-¿Qué le dijiste, Perses?
-Que qué le dije. Harías mejor en preguntar lo que no salió por mi boca, sería más rápido.
Llegué a donde estaba ella, el jardín de Roems, y la encontré en el banco a los pies de la estutua a Diana, frente a la fuente de los patos. Su risa llenaba el aire haciendo verano este otoño frío, y su cabello suelto al viento era un sol de medio día. No me vio llegar. Me deslicé por su espalda y, mientras respiraba su aroma a melocotón, le susurré al oído, "te quiero". Giró el cuello sobresatalda, pero esbozando la sonrisa más bonita que jamás he visto, una sonrisa de los labios, pero una sonrisa que nacía en los ojos, más allá de donde se esconde el alma. Si mi corazón era ya prisionero suyo ahora también tiene mi alma cautiva.
-¿Y dónde está esa bella dama? ¿Cómo es que no está contigo?
-Porque el momento pasa amigo Beilar... porque el momento pasa y las flores en mis palabras, aunque dulces, ya no son vistosas sino ajadas. Dejé que el verano se alejara de nosotros y llegaran las nieves. Las más terribles que he sentido jamás.
-Pero no veo que perdáis la esperanza.
-Es lo único que me queda, eso, pero es vana. No sobreviviré a este frío, este frío que me atenaza impidiéndome respirar. No, ya he abonado demasiadas veces esos campos para que la semilla muera una y otra vez. Estoy agotado, exiguo de ánimo. Lo que debería hacer sin demora es clavar esta daga sostenida por mi mano en mi propio pecho.

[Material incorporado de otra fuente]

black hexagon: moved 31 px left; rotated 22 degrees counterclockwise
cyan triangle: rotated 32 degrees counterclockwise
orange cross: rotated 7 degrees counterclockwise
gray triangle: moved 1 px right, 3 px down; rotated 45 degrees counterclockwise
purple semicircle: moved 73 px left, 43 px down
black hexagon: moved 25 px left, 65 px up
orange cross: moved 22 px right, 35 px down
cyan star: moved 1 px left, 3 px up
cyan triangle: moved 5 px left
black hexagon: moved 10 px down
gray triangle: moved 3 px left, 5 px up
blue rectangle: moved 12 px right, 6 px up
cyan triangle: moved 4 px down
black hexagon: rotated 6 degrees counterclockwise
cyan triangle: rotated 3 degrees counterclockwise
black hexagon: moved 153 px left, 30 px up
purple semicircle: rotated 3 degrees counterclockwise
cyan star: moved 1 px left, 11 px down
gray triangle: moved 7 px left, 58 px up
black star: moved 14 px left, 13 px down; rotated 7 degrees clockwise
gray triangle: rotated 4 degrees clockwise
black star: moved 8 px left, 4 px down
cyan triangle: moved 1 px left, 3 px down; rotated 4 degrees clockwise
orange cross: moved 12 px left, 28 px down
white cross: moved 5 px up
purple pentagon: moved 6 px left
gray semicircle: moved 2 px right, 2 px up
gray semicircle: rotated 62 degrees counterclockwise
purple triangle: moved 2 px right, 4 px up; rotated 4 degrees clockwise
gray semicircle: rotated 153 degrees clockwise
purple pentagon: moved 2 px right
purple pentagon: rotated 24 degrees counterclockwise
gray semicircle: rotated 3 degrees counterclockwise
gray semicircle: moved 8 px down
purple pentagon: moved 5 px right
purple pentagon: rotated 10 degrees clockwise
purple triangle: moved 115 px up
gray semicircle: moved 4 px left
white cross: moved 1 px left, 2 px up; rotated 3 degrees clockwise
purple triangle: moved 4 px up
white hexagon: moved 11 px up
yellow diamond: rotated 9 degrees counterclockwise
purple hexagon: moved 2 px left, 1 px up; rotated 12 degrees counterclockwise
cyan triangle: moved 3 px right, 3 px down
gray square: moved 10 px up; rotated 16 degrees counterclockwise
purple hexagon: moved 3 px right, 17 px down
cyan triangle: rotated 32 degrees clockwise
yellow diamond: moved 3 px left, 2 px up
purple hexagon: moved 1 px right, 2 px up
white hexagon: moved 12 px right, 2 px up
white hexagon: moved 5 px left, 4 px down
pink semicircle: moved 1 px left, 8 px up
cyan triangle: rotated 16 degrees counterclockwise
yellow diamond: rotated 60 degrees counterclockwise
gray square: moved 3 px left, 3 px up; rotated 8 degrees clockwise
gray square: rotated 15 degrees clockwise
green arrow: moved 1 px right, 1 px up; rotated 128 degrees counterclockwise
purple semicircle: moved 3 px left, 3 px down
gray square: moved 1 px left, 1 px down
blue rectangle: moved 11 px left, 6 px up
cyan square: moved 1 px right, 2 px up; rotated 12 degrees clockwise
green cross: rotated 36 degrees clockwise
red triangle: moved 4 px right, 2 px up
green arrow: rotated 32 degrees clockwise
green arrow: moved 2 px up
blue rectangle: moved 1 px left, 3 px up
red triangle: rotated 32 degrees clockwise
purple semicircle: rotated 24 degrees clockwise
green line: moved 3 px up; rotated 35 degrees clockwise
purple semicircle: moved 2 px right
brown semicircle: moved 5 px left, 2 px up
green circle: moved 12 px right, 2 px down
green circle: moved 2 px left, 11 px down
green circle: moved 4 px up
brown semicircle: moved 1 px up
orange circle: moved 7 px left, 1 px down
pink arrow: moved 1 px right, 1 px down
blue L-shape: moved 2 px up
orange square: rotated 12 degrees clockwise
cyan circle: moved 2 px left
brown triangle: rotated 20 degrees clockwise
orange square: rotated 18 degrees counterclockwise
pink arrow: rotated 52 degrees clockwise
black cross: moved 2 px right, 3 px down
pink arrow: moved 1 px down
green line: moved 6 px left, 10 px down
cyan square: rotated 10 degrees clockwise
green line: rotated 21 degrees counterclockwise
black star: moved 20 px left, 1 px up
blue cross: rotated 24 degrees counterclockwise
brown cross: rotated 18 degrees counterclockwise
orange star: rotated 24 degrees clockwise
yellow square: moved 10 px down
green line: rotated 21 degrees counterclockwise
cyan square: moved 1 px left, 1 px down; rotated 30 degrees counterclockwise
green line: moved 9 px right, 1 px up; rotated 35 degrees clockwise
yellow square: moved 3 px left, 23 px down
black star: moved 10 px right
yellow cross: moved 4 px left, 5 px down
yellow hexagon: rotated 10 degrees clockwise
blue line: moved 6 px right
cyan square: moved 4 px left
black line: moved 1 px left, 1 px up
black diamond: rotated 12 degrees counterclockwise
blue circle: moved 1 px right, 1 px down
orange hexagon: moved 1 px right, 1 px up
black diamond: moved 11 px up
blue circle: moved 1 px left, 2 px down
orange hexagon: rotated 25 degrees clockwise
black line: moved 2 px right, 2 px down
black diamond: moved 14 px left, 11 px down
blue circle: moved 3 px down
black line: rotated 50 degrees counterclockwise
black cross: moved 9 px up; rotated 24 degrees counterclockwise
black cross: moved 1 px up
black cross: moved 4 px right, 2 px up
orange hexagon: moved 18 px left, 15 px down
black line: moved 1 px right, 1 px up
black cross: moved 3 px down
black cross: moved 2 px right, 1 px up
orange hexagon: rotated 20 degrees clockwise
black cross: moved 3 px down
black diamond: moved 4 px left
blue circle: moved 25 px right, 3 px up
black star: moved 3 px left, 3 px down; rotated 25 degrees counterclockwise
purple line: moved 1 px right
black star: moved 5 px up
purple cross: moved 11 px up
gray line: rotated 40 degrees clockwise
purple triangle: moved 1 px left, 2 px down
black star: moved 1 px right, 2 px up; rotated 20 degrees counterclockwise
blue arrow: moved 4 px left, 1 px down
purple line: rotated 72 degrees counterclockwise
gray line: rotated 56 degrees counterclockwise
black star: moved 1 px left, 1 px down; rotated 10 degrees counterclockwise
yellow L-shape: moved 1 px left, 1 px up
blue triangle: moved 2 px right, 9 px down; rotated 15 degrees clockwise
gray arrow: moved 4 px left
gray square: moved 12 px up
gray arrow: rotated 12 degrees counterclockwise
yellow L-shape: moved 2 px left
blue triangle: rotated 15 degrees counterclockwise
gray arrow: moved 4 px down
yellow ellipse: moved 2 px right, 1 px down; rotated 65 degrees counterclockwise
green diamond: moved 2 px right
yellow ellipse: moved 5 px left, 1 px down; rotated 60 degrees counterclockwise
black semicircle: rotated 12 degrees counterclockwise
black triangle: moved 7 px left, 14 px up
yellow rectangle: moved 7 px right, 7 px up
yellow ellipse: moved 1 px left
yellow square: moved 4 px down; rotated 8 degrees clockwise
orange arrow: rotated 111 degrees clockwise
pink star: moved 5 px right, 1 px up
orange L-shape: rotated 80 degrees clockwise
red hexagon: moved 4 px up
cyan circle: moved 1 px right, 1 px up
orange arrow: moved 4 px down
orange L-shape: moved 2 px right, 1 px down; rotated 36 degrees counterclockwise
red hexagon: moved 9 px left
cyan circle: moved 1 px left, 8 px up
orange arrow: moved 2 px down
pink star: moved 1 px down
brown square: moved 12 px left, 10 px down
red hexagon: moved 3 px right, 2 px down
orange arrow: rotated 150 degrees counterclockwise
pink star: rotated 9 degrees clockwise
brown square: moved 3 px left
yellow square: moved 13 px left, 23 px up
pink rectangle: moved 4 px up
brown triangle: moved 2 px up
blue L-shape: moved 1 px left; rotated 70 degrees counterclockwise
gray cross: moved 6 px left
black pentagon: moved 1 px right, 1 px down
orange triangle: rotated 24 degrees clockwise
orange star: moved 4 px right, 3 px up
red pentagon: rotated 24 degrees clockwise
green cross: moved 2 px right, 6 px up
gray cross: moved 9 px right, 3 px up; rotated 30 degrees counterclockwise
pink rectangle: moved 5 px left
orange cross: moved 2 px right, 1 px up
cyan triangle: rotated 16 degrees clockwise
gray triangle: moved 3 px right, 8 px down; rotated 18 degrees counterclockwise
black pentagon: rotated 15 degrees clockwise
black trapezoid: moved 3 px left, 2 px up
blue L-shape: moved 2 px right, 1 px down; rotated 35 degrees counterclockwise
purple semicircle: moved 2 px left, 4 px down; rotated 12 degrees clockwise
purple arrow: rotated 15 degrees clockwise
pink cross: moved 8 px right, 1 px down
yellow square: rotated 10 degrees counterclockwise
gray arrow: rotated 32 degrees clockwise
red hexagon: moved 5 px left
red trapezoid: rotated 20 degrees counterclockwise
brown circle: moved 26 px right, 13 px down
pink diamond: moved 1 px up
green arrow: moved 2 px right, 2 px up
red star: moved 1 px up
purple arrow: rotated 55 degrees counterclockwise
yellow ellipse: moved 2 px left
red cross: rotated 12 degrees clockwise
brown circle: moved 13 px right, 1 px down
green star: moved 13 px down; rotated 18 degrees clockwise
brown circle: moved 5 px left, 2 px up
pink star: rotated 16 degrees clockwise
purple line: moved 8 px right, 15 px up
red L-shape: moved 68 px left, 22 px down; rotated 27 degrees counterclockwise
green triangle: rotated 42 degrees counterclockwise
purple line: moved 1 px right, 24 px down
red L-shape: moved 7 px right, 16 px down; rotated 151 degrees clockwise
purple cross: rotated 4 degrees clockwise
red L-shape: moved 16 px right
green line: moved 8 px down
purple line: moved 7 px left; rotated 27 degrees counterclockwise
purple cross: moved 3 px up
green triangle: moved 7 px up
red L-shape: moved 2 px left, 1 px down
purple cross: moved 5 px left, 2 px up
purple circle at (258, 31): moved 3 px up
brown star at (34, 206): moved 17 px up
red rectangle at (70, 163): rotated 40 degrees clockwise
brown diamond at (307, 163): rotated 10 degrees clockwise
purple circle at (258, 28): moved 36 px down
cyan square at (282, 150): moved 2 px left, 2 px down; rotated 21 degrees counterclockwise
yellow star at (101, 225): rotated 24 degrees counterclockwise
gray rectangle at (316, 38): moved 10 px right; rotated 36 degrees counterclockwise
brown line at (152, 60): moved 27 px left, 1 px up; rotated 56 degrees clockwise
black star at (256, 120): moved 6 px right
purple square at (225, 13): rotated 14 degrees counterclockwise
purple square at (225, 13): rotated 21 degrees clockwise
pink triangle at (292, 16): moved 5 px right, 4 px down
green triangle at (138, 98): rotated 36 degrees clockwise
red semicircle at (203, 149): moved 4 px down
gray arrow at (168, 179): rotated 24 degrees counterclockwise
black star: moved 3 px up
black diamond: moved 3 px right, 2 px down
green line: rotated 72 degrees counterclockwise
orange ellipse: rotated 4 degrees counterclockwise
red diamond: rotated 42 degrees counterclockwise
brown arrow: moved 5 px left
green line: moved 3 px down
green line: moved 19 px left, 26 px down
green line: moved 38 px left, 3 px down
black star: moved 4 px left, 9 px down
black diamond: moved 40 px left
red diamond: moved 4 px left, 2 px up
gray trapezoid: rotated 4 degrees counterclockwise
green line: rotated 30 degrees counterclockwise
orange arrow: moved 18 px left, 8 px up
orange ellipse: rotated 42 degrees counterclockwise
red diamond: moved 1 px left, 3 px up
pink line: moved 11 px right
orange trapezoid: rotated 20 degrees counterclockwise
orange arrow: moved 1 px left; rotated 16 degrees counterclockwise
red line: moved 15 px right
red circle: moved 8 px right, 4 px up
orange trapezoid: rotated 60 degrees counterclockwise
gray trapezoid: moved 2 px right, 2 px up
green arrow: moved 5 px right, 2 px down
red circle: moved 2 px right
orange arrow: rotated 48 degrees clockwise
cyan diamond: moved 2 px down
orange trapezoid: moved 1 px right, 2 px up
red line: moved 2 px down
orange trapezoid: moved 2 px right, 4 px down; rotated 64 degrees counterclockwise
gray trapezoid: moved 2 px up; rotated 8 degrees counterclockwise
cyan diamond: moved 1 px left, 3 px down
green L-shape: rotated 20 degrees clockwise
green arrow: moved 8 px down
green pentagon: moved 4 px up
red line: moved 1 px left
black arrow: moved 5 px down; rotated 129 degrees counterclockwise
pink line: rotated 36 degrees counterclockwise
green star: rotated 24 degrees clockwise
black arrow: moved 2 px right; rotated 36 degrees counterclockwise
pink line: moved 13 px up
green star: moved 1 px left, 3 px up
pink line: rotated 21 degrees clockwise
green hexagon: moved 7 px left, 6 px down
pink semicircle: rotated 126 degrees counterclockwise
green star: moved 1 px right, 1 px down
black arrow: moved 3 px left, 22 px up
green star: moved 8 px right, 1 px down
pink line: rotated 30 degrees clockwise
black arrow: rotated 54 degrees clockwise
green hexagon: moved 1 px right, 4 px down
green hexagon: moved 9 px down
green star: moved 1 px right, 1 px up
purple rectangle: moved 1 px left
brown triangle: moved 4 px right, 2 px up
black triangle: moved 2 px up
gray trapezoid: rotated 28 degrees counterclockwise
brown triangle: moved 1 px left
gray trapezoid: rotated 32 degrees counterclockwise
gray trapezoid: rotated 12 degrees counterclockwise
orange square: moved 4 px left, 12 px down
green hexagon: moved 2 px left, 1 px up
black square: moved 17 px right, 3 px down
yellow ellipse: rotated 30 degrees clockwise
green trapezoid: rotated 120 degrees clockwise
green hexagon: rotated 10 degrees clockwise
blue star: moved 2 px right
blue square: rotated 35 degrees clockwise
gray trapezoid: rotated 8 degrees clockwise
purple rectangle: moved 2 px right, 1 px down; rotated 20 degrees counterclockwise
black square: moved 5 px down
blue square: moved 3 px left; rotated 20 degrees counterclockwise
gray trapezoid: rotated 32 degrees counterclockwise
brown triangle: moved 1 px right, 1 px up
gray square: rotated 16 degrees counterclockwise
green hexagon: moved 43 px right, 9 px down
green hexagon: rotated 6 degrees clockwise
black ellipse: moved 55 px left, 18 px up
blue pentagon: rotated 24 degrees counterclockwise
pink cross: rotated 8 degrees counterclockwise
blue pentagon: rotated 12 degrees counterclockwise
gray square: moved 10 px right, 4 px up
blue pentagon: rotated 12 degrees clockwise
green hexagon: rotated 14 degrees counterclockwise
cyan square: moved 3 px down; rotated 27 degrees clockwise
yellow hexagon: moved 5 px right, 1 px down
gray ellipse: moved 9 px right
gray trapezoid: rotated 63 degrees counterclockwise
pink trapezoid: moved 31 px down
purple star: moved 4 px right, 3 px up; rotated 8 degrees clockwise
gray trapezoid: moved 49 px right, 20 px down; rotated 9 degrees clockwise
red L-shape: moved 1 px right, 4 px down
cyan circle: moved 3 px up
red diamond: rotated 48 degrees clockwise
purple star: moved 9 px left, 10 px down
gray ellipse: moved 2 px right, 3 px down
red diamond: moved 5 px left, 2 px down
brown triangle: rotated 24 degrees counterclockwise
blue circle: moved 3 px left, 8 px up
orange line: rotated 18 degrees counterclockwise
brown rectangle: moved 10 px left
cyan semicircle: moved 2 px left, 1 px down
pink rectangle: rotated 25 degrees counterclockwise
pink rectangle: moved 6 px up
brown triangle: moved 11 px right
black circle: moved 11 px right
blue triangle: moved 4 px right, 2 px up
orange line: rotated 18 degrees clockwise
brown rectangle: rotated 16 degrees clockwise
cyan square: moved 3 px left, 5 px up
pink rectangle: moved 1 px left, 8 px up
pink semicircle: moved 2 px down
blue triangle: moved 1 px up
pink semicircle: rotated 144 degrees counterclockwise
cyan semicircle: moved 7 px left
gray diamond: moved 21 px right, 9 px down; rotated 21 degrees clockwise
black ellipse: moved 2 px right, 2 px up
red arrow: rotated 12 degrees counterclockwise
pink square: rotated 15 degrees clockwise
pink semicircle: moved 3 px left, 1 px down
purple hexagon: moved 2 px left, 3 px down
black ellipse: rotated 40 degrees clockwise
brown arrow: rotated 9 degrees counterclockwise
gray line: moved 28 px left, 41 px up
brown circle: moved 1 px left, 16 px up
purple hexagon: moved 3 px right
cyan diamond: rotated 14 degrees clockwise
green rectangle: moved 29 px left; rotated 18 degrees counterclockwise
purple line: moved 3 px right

-¡No! ¡Perses, detente! ¡Oh!, ¿qué has hecho, maldito? ¿Por qué locura yaces ahora entre mis brazos? ¿Por qué el calor de tu cuerpo se pierde? ¿Por qué tu sangre se derrama? No entendiste el juego del amor, amigo mío. Llorarán las damas de la corte por tus palabras perdidas, por tu maestría con el lenguaje, por tus poemas, pero nadie lo hará en verdad por ti. Espero que la parca te reciba con un abrazo más caluroso que el que te dio cualquier mujer estando en vida. ¡Necio! ¡Nunca entediste bien! Siempre tan aferrado a ese ideal del loco para el loco.